From my experience the 300A ANT BMS can take 550-600A peaks reliably.
Also, from my experience as well, it is possible to shunt mod it very easily. There are two shunts soldered on the bus bar and with a little bit of copper and solder you can have make a quick and dirty shunt mod so that it reads a lower current than the actual one. I did it on my black motorcycle just for the sake of experiment and it is now reading current 25% lower than it actually is.
Meaning in theory it could go up to 750A. But I haven't had the chance to test it up to such high currents unfortunately, my battery and motor aren't up to the task.
The ANT BMS Fets are pretty decent, at least on the versions I have. They can usually take a lot of abuse and don't really heat all that much. I wanted to replace them with something better but really couldn't find components that were worth the trouble. Not sure if this applies to the 30S version though, mine were 24S.
I wouldn't use a contactor as most of them are crap and tend to fail closed (mosfets do as well, but at least they don't weight a lot and they don't take valuable space). A friend of mine tried many of em from reputable EV brands and ultimately none worked properly, all of them welded shut.
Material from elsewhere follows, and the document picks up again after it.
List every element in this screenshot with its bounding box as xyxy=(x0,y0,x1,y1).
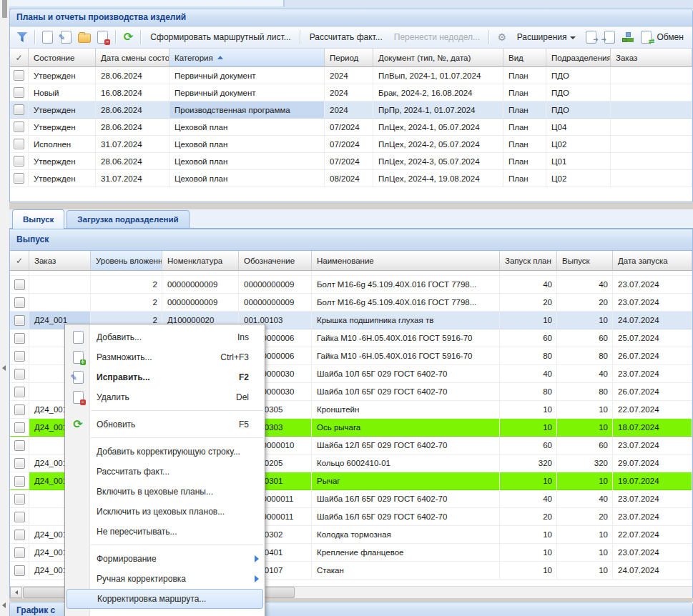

Very disappointing, I wonder how these things even pass safety tests.
A fuse is always a good idea though.
I think that if I had your electronics background I'd simply mod the ANT BMS and make my own power stage. It's not very difficult to do especially now that we have companies like JLCPCB and the likes that can make the board for you, it will be a lot more compact and lighter than any other solution, while providing the same if not greater level of safety. You can even deport the power stage far away from the logic stage so that if it fails it won't fry the brains, plus you could put it somewhere convenient for cooling and whatnot. That's what I'd do if I had a nicer battery/motor capable of such power.